Where to find guidance on taking part in proceedings during the current pandemic
On 4 June 2020, the House agreed a motion to enable certain Members to take part virtually in proceedings on Questions, Urgent Questions and Statements (“scrutiny proceedings”) during the current pandemic. These temporary arrangements came into force on 8 June and are due to remain in force until 7 July. Guidance on these temporary (partial virtual participation) arrangements can be found in the following places:
- Anyone can find out more about COVID-19 partial virtual participation in proceedings in the House of Commons on the Parliament.uk website
- Members can find guidance on participating virtually in scrutiny proceedings and new ways of voting on the Parliamentary intranet. Please note: this link will only work if you have a parliamentary email account.
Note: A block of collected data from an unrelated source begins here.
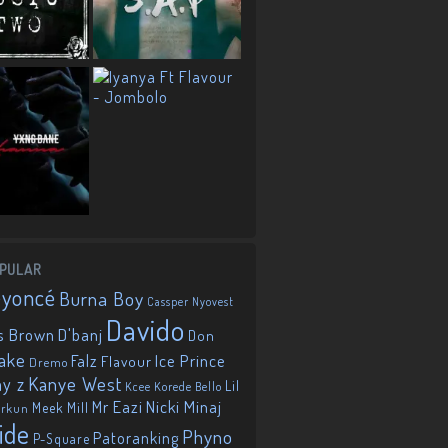
PULAR
eyoncé
Burna Boy
Cassper Nyovest
Davido
D'banj
s Brown
Don
ake
Falz
Ice Prince
Flavour
Dremo
Kanye West
ay z
Lil
Korede Bello
Kcee
Mr Eazi
Nicki Minaj
Meek Mill
orkun
ide
Phyno
Patoranking
P-Square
The section of this Guide on proxy voting has been updated to reflect changes to the way voting works in the House of Commons, including changes resulting from the current pandemic. Otherwise, all the guidance on this site relates to normal proceedings in the House of Commons.
The House normally meets from Monday to Thursday, at regular times. Sometimes the House also meets on Friday to discuss bills introduced by MPs who aren’t ministers. Days when the House meets are known as sitting days. Breaks when the House isn’t meeting are called recesses. The Speaker can recall the House during a recess if necessary at the Government’s request.
The time between general elections is known as a Parliament. A new Parliament starts after each general election.
A Parliament is normally divided into sessions that last roughly a year, beginning in May or June and continuing until the following April or May.
This pattern will continue until the Parliament reaches the end of its five-year term or there's an early general election.
The business for each week is announced the week before by the Leader of the House at business questions and is set out in the Order Paper, which is the agenda for each day's sitting. The Government control the timetable of the House and can change the business at short notice.
Government business usually has priority. But the House's rules (standing orders) provide for a number of days when non-Government business is taken, such as Opposition days and Private Members’ Bill Fridays. The Backbench Business Committee is also given time for debates in the Chamber and in Westminster Hall.